What You Can Expect after Forgiving Your Spouse

If you’ve fully released the hurts and grievances that you have against your spouse to God (as mentioned in my previous post – 3 Steps to Release Yourself from Resentment), then I can promise that you will feel better. That’s because I’ve gone through the forgiveness process many, many times with a myriad of people in my life, including my husband, and I know full well the relief that it brings. 
But, remember, it will not wipe away all of your pain, and certainly not all of your conflict. In fact, it may be that you’ll experience more conflict with your spouse, at least for a while, because you’ve forgiven them and changed. And change is scary for people, especially people who are in pain or denial.

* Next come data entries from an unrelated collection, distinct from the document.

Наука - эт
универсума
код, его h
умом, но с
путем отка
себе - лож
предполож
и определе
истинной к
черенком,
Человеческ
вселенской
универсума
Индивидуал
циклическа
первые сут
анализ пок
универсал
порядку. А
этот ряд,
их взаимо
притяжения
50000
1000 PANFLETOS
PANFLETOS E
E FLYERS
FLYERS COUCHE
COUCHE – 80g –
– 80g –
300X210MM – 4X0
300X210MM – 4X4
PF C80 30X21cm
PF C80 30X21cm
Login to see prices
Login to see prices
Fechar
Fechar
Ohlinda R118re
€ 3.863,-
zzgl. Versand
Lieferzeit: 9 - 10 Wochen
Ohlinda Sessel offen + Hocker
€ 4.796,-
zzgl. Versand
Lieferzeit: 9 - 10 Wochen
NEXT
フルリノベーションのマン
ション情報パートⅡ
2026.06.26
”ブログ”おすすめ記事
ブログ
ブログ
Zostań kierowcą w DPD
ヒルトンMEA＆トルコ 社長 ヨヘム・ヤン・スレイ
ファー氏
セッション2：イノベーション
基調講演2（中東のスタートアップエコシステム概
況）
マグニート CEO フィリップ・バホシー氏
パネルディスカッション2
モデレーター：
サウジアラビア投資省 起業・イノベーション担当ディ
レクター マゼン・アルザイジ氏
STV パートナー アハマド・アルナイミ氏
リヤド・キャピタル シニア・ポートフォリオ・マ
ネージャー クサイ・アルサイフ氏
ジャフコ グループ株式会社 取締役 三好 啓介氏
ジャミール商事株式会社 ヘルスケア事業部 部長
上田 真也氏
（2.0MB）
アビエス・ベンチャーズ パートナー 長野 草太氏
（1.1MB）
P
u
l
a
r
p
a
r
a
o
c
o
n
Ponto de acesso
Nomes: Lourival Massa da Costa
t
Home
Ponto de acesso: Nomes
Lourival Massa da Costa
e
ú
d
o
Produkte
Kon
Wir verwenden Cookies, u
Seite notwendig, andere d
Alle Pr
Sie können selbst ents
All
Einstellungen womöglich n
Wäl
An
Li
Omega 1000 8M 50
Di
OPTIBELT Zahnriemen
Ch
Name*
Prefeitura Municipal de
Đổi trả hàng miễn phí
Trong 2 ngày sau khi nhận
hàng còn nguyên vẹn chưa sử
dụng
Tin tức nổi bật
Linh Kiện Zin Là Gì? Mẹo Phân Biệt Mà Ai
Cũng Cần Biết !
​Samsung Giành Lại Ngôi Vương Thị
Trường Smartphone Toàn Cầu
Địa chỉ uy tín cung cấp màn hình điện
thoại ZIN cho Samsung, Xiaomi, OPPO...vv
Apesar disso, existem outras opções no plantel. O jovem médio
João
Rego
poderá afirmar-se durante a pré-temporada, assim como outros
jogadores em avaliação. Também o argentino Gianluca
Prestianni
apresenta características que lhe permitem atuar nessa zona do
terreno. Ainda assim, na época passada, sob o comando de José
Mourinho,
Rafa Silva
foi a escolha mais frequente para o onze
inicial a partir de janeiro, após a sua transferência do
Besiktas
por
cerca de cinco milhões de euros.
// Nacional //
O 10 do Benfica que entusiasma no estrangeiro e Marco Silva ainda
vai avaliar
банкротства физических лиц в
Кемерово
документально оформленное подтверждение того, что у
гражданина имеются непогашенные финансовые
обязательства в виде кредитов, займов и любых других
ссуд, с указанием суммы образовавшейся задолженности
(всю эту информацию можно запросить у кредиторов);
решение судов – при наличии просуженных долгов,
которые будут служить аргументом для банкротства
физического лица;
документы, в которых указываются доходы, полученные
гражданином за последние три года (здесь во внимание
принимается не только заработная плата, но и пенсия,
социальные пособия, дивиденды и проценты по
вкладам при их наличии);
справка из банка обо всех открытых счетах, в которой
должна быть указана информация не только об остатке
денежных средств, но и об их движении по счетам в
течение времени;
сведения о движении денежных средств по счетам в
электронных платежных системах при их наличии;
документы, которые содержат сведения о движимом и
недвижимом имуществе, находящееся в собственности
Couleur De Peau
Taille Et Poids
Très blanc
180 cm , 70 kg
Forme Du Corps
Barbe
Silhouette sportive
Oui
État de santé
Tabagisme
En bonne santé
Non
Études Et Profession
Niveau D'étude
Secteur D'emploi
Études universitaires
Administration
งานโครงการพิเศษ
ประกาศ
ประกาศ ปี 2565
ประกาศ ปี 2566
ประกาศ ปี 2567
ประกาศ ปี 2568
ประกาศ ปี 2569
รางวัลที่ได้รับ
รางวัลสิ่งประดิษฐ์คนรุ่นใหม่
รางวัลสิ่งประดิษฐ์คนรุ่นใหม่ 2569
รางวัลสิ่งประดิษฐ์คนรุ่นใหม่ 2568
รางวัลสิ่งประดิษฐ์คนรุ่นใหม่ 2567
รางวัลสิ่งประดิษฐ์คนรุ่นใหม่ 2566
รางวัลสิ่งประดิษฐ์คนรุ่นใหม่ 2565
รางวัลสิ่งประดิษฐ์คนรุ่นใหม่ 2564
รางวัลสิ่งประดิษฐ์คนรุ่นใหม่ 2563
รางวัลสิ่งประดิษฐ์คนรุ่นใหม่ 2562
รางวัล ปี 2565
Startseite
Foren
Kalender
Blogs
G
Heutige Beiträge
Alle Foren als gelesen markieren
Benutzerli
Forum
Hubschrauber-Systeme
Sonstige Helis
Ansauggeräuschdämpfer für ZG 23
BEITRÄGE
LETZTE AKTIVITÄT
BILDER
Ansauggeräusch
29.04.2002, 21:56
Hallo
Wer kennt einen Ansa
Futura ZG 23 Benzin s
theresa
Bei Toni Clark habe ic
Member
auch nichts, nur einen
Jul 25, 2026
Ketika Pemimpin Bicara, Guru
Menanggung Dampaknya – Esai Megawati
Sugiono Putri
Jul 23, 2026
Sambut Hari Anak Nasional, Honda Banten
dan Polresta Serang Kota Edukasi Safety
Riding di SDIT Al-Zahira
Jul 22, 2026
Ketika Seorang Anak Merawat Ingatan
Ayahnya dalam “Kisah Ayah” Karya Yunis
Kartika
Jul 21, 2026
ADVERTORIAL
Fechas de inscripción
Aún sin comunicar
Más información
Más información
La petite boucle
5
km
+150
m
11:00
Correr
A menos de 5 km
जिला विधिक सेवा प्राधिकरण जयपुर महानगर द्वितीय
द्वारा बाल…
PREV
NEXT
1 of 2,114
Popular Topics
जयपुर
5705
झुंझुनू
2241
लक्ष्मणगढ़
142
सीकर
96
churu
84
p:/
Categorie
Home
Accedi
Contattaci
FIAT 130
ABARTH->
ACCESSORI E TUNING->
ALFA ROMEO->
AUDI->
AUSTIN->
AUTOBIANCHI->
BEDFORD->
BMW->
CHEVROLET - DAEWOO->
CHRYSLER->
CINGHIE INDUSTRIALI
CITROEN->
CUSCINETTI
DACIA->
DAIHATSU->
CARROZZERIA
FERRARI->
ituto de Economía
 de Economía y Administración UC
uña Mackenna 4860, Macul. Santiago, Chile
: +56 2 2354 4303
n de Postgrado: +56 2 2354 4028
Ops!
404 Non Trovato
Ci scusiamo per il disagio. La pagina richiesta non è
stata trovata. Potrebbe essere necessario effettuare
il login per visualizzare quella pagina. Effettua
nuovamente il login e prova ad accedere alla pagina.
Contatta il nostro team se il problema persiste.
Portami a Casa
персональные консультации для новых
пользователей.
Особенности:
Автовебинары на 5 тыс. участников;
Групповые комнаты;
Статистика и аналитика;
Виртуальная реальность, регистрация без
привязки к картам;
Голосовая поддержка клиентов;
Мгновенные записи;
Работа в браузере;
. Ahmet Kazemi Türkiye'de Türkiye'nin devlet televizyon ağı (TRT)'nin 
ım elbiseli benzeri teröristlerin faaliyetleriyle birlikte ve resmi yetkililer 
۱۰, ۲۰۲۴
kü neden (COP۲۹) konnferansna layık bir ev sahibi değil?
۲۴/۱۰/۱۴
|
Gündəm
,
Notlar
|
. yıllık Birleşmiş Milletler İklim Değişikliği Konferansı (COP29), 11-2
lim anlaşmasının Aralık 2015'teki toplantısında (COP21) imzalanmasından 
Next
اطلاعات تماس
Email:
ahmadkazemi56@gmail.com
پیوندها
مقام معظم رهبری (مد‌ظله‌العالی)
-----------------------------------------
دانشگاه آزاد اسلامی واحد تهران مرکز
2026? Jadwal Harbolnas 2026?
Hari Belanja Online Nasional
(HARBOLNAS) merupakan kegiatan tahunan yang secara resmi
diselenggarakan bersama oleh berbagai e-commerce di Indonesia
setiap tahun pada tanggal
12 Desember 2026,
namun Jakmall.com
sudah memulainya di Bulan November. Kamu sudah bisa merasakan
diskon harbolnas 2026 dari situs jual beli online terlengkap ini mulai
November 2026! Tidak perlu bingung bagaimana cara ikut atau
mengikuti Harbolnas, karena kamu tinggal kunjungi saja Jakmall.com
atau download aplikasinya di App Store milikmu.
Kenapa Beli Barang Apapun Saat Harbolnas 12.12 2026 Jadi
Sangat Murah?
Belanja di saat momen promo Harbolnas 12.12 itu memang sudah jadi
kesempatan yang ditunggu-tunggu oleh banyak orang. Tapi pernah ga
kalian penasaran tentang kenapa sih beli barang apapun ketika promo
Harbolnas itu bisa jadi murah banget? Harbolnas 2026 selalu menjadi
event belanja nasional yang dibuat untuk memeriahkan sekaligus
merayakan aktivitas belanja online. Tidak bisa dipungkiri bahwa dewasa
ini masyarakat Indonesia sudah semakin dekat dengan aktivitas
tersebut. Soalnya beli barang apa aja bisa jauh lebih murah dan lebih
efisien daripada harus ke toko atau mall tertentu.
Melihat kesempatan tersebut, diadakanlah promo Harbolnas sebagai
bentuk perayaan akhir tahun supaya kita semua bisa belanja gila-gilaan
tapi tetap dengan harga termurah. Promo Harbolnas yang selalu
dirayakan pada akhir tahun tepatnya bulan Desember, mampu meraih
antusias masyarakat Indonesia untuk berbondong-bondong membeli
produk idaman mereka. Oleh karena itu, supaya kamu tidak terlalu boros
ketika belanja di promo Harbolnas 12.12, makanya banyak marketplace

If you and your spouse are not on the same page about forgiving one another, then you can count on the fact that your spouse will challenge your new forgiving attitude. Your spouse will see the changes in you and want to bring you back down to his or her “unforgiving” level. Remember, “misery loves company” and this is never more true than with a spouse who was and is still very angry.
On the brighter side, forgiveness of your spouse will improve and deepen your relationship with God. It will also improve your attitude toward your spouse. You will even feel God giving you a desire to extend grace to your spouse.
However, as you extend grace, you may feel the temptation to be angry with your spouse for not appreciating your efforts or reciprocating. Don’t go there! Remember, forgiveness is not about your spouse, but about you having a clean heart before God and finding healing.
Speaking of healing, that’s another benefit of forgiveness. You will feel healthier, stronger and more positive in all aspects of your life.
One word of warning: Don’t expect forgiveness to eliminate all anger or need for further introspection, prayer and forgiveness. Married life is never easy, even with a healthy spouse, so don’t expect forgiveness to be a one time shot. It’s a little like cleaning your house. You wouldn’t expect that cleaning it once would keep it from accumulating dust, clutter and disorder ever again. Messes happen, especially in marriage—but thankfully, forgiveness helps to clean them up!